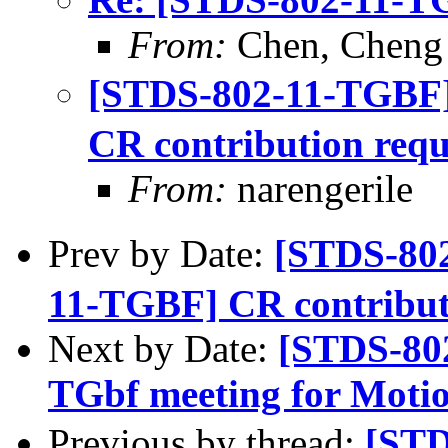
From:
Chen, Cheng
[STDS-802-11-TGBF
CR contribution requ
From:
narengerile
Prev by Date:
[STDS-80
11-TGBF] CR contribut
Next by Date:
[STDS-80
TGbf meeting for Moti
Previous by thread:
[ST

======

Reproduce the whole listing above character for character; pictures do not belong in it.

From:
Chen, Cheng
[STDS-802-11-TGBF
CR contribution requ
From:
narengerile
Prev by Date:
[STDS-80
11-TGBF] CR contribut
Next by Date:
[STDS-80
TGbf meeting for Moti
Previous by thread:
[ST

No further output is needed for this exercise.